Transcription, pictures excluded: write out the data below exactly.

++++ Data to process

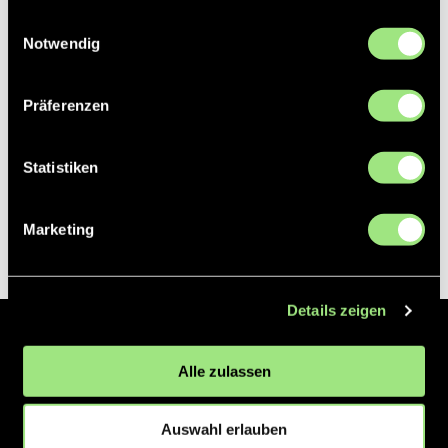
gesammelt haben.
Einwilligungsauswahl
Notwendig
Präferenzen
Statistiken
Marketing
Details zeigen
Der Hockeyliga e.V. ist verantwortlich für die Organisation und
Alle zulassen
Vermarktung der 1. und 2. Hockey-Bundesligen auf dem Feld und in
der Halle. Insgesamt sind über 60 Vereine unter dem Dach der
Hockeyliga organisiert, sowohl im Herren als auch im Damen
Auswahl erlauben
Bereich.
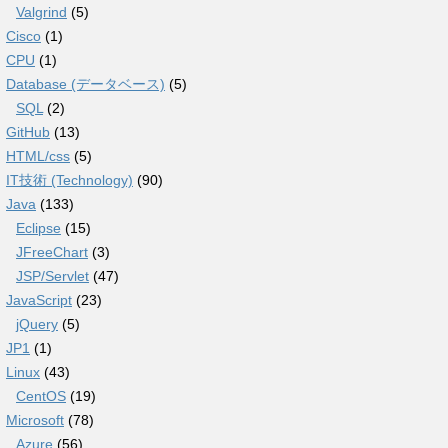
Valgrind
(5)
Cisco
(1)
CPU
(1)
Database (データベース)
(5)
SQL
(2)
GitHub
(13)
HTML/css
(5)
IT技術 (Technology)
(90)
Java
(133)
Eclipse
(15)
JFreeChart
(3)
JSP/Servlet
(47)
JavaScript
(23)
jQuery
(5)
JP1
(1)
Linux
(43)
CentOS
(19)
Microsoft
(78)
Azure
(56)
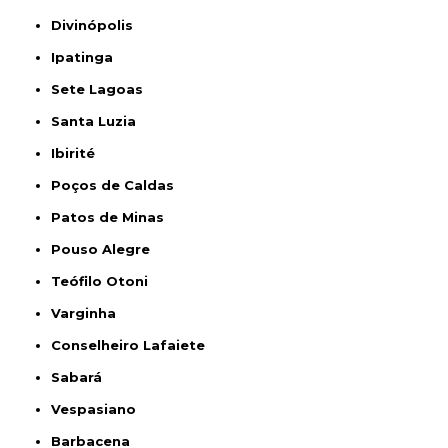
Divinópolis
Ipatinga
Sete Lagoas
Santa Luzia
Ibirité
Poços de Caldas
Patos de Minas
Pouso Alegre
Teófilo Otoni
Varginha
Conselheiro Lafaiete
Sabará
Vespasiano
Barbacena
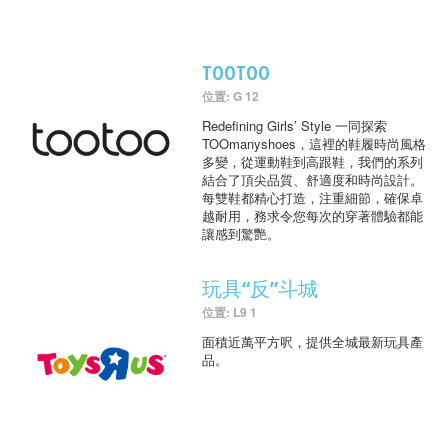
TOOTOO
位置: G 12
Redefining Girls’ Style 一同探索
TOOmanyshoes，這裡的鞋履時尚風格
多變，從運動鞋到高跟鞋，我們的系列
結合了頂尖品質、舒適度和時尚設計。
每雙鞋都精心打造，注重細節，確保卓
越耐用，務求令您每次的穿著體驗都能
讓感到驚艷。
玩具“反”斗城
位置: L9 1
面積近萬平方呎，提供全城最新玩具產
品。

++++++++

Result of the task —
gesammelt haben.
Einwilligungsauswahl
Notwendig
Präferenzen
Statistiken
Marketing
Details zeigen
Der Hockeyliga e.V. ist verantwortlich für die Organisation und
Alle zulassen
Vermarktung der 1. und 2. Hockey-Bundesligen auf dem Feld und in
der Halle. Insgesamt sind über 60 Vereine unter dem Dach der
Hockeyliga organisiert, sowohl im Herren als auch im Damen
Auswahl erlauben
Bereich.
Valgrind
(5)
Cisco
(1)
CPU
(1)
Database (データベース)
(5)
SQL
(2)
GitHub
(13)
HTML/css
(5)
IT技術 (Technology)
(90)
Java
(133)
Eclipse
(15)
JFreeChart
(3)
JSP/Servlet
(47)
JavaScript
(23)
jQuery
(5)
JP1
(1)
Linux
(43)
CentOS
(19)
Microsoft
(78)
Azure
(56)
Divinópolis
Ipatinga
Sete Lagoas
Santa Luzia
Ibirité
Poços de Caldas
Patos de Minas
Pouso Alegre
Teófilo Otoni
Varginha
Conselheiro Lafaiete
Sabará
Vespasiano
Barbacena
TOOTOO
位置: G 12
Redefining Girls’ Style 一同探索
TOOmanyshoes，這裡的鞋履時尚風格
多變，從運動鞋到高跟鞋，我們的系列
結合了頂尖品質、舒適度和時尚設計。
每雙鞋都精心打造，注重細節，確保卓
越耐用，務求令您每次的穿著體驗都能
讓感到驚艷。
玩具“反”斗城
位置: L9 1
面積近萬平方呎，提供全城最新玩具產
品。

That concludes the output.